Your goal =>
Copy out every line of the data where the word "marketing" is found.

Stored data entries

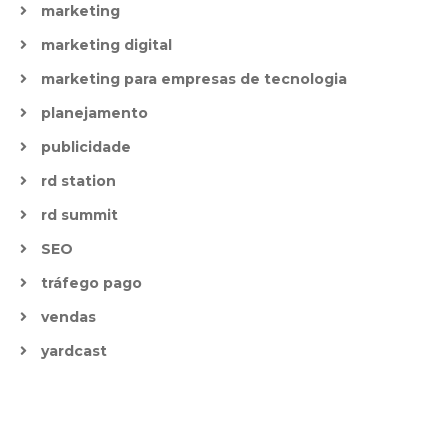
marketing
marketing digital
marketing para empresas de tecnologia
planejamento
publicidade
rd station
rd summit
SEO
tráfego pago
vendas
yardcast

Expected answer =>
marketing
marketing digital
marketing para empresas de tecnologia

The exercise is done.